# Brief
Pull out every line below containing the word "chance".

# Records for this exercise

▼

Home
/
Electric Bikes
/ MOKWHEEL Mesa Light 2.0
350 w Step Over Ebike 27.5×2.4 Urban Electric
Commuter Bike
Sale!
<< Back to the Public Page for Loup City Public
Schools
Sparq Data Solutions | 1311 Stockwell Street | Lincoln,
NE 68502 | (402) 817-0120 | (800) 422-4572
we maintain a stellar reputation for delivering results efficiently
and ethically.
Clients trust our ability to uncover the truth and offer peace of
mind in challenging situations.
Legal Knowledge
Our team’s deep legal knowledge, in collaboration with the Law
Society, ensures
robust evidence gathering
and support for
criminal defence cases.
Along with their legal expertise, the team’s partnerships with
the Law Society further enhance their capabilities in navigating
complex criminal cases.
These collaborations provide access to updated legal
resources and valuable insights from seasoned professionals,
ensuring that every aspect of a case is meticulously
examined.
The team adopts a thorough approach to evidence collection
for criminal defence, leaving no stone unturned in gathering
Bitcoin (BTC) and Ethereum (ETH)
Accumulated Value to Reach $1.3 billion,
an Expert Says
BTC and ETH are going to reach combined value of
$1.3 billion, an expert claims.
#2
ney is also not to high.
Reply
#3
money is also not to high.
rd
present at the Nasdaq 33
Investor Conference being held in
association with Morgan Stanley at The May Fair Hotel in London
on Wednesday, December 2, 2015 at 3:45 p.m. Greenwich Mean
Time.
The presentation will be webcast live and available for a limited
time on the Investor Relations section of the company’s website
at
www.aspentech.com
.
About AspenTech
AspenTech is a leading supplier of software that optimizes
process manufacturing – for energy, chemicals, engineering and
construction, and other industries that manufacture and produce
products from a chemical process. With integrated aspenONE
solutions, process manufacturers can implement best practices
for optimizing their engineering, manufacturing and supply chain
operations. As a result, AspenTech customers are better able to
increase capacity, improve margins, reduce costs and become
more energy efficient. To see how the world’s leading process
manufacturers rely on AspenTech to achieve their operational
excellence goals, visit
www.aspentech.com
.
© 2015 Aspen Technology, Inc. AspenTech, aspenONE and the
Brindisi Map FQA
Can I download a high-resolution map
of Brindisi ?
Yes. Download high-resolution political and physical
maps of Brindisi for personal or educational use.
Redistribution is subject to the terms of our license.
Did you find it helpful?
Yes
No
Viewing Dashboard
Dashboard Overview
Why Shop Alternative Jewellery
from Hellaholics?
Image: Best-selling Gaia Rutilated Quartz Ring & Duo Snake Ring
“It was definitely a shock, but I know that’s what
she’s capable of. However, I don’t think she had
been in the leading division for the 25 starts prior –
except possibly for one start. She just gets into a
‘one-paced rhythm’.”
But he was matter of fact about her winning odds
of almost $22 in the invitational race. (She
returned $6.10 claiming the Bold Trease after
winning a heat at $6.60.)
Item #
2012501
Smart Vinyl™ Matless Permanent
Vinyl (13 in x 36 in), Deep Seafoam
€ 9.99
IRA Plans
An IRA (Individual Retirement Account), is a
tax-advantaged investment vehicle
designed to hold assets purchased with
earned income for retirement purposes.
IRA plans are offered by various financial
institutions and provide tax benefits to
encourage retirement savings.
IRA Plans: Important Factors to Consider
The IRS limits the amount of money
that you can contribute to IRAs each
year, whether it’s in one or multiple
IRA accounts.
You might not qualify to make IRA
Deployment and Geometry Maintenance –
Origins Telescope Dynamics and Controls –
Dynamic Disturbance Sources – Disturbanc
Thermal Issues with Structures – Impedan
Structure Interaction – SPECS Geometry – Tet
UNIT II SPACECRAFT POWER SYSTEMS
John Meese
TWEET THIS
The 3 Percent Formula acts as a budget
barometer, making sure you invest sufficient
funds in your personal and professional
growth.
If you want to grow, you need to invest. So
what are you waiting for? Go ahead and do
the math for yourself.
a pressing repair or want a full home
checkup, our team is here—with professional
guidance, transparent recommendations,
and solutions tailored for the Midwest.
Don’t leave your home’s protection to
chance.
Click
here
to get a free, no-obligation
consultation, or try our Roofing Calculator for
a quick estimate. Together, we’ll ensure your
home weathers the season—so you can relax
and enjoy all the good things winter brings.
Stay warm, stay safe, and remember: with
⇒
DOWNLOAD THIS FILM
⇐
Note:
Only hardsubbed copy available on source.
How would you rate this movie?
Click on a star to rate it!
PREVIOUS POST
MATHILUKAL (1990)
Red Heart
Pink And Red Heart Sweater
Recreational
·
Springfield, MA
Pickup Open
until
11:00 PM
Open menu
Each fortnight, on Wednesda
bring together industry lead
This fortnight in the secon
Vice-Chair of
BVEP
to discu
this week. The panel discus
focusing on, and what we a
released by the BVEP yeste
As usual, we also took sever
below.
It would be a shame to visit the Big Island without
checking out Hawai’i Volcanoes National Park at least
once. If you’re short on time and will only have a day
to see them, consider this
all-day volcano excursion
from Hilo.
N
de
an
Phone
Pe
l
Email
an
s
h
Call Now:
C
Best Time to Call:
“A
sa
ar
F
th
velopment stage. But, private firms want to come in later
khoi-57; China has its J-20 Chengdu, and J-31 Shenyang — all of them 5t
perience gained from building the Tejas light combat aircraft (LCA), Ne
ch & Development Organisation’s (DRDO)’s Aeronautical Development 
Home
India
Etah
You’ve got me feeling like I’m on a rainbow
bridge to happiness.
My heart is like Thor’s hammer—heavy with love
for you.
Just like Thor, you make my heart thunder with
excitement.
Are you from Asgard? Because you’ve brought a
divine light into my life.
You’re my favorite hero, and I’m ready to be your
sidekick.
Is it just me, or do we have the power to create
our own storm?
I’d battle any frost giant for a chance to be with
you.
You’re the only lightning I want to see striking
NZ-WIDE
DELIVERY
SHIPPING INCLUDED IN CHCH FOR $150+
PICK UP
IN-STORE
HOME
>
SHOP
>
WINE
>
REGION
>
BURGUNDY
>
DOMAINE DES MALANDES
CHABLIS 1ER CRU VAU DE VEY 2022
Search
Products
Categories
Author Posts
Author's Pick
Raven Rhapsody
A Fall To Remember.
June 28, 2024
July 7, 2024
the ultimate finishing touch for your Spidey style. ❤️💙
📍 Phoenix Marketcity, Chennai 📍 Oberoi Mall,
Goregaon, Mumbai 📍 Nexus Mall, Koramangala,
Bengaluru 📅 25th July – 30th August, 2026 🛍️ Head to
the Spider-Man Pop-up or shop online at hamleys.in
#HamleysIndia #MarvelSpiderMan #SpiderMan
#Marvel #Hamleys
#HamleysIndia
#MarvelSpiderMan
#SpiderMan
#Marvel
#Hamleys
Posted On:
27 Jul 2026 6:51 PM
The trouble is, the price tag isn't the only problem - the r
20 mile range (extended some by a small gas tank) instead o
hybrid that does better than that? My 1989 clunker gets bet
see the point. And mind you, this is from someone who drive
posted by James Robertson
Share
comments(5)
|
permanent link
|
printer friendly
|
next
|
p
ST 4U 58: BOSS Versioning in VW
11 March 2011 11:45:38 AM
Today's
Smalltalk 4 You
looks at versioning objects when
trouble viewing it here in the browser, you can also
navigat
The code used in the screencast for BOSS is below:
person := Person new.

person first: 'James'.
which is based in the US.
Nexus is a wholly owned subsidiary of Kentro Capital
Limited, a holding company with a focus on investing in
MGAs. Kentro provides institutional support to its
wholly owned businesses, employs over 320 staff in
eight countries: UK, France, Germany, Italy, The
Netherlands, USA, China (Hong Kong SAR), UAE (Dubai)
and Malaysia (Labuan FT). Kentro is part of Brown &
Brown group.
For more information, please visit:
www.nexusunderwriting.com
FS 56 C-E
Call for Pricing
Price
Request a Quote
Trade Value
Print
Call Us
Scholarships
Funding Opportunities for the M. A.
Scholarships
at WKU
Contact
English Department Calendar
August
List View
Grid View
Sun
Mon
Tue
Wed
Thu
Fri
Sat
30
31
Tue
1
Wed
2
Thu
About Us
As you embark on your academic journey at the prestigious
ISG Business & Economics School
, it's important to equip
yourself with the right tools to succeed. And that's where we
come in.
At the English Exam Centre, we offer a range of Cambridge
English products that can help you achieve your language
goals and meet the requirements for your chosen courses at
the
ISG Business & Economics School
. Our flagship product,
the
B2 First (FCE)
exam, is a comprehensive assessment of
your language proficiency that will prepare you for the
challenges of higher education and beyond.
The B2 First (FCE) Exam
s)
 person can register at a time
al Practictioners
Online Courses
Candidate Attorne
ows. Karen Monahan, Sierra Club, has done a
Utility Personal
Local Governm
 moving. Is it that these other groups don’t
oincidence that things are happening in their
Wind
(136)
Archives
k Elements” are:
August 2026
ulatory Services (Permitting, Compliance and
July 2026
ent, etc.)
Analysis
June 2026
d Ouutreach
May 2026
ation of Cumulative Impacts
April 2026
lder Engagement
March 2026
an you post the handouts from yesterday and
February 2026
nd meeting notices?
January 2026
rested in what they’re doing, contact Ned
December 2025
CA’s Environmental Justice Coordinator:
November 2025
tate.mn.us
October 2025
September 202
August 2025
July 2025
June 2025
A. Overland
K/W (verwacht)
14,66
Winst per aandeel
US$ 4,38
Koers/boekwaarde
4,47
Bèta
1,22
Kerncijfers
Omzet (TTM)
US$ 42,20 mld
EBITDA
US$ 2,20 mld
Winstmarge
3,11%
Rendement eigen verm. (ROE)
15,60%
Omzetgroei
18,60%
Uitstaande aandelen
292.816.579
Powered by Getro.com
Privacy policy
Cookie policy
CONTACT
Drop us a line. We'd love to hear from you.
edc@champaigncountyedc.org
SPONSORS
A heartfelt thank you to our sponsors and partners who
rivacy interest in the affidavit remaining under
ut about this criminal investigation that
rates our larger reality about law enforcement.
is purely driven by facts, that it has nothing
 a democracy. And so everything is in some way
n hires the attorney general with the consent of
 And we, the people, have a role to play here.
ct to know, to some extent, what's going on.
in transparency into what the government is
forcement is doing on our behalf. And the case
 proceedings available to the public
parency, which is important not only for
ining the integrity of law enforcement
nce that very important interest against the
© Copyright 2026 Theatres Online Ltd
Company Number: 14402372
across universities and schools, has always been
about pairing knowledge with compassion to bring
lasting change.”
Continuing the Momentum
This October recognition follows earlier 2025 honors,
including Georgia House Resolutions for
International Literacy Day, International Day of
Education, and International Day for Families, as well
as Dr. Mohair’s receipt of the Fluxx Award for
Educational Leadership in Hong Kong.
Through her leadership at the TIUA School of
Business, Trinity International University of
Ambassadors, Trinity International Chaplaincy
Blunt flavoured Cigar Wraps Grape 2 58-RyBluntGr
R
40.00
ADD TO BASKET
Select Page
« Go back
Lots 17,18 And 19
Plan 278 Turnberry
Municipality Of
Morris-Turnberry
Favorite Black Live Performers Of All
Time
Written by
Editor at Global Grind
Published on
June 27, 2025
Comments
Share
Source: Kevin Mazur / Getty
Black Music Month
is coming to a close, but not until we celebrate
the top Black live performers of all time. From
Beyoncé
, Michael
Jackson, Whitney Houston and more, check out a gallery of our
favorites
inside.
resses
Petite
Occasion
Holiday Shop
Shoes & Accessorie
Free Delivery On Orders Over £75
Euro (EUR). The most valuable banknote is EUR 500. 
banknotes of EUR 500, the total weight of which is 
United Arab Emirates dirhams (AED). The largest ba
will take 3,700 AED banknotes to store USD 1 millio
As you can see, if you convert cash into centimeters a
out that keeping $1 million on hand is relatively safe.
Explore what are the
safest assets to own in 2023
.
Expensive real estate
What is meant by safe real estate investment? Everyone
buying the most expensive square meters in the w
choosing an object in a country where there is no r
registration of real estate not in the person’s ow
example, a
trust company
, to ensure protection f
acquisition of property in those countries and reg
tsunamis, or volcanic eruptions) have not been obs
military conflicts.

▲

# Problem solution
chance.
I’d battle any frost giant for a chance to be with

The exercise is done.